Abstract: PUB249
Positive Antiphospholipase A2 Receptor in Membranoproliferative Glomerulonephritis (MPGN): What to Do?
Session Information
Category: Glomerular Diseases
- 1402 Glomerular Diseases: Clinical, Outcomes, and Therapeutics
Authors
- Hadzhieva, Mila, St. Anna University Hospital, Department of Nephrology, Sofia, Sofia-grad, Bulgaria
- Bogov, Boris, St. Anna University Hospital, Department of Nephrology, Sofia, Sofia-grad, Bulgaria
Introduction
This case highlights the diagnostic and therapeutic challenges of nephrotic syndrome and chronic kidney disease. Initially diagnosed as MPGN post-myocardial infarction, secondary causes were excluded. Despite immunosuppressive therapy, treatment resistance persists, and a positive PLA2R test necessitates further investigation.
Case Description
A 46-year-old patient with a history of nephrotic syndrome (proteinuria 9.36 g/day) underwent a left kidney biopsy in September 2021, revealing MPGN with IgG and IgM deposits and GBM duplication. Secondary causes were excluded, with negative hepatitis markers, normal immune function, and unremarkable serum and urine immunoelectrophoresis. The renal disease was first identified after an acute inferior myocardial infarction in February 2021. Comorbidities include hypertensive heart disease with severe left ventricular hypertrophy and ischemic heart disease. The patient initially received a single course of corticosteroids, discontinued upon request.
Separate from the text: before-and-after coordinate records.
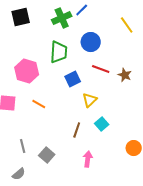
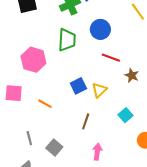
brown star: (125, 75) -> (132, 75), moved
blue square: (73, 79) -> (78, 86), moved
orange line: (39, 104) -> (45, 104), moved
cyan square: (102, 124) -> (125, 115), moved

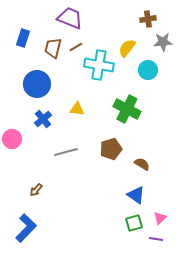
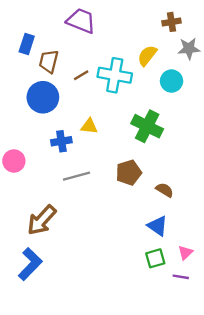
brown line: (76, 47) -> (81, 75), moved
brown trapezoid: (53, 48) -> (49, 61), moved
blue cross: (43, 119) -> (61, 141), moved, turned 30
brown arrow: (36, 190) -> (42, 220), size x2.0

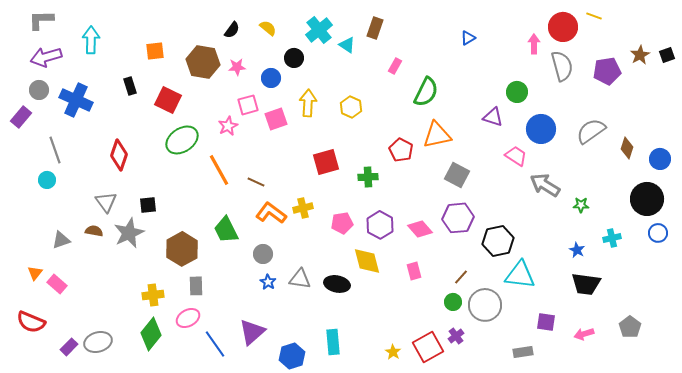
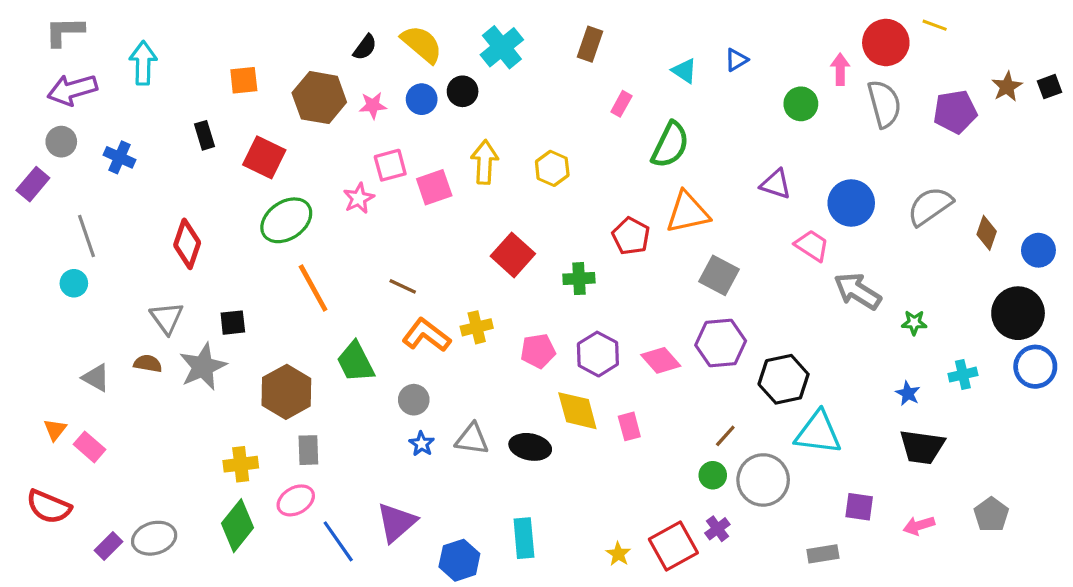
yellow semicircle: (268, 28) -> (422, 44), size x1.6
cyan triangle: (347, 45) -> (684, 71), moved
blue circle: (271, 78) -> (422, 99), moved
green circle: (517, 92) -> (801, 104), moved
blue cross: (76, 100) -> (119, 157), size x0.6
red square: (326, 162) -> (513, 255), turned -32
orange line: (219, 170) -> (313, 288), moved
blue circle: (658, 233) -> (1035, 367), size x1.4
gray triangle: (61, 240) -> (96, 378), turned 48
pink rectangle: (414, 271) -> (629, 426), moved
By June 2024, now 49 Y.O., the patient was admitted for glomerular disease activity with nephrotic-range proteinuria (>5 g/24h) and advanced chronic kidney disease (serum creatinine 301 μmol/L, MDRD eGFR 20 mL/min). Extensive evaluation ruled out chronic infections (CMV, EBV), malignancy (tumor markers), immune disorders, Fabry disease, and T-SPOT TB, with the sole positive test being PLA2R antibody (1:1000, normal 1:10). Ultrasound revealed enlarged kidneys, high parenchymal echogenicity, and nephrocalcinosis.
The patient underwent six months of immunosuppressive therapy with corticosteroids and cyclophosphamide (cumulative dose 3000 mg) but remained resistant to treatment. Management focused on symptomatic therapy, including diuretics, anticoagulants, dapagliflozin, and antihypertensive medications.
Discussion
The presented clinical case raises two key points for discussion—one concerning diagnosis and the other therapy.
Regarding the diagnosis, there is a notable discrepancy between the histological findings from the kidney biopsy and the laboratory diagnostics.
As for the therapy, the condition appears to be treatment-resistant chronic glomerulonephritis.
What comes next? Is this a form of primary glomerular kidney disease, or could it represent a distinct pathological entity? A second kidney biopsy, complemented by electron microscopy, is planned to provide a definitive answer.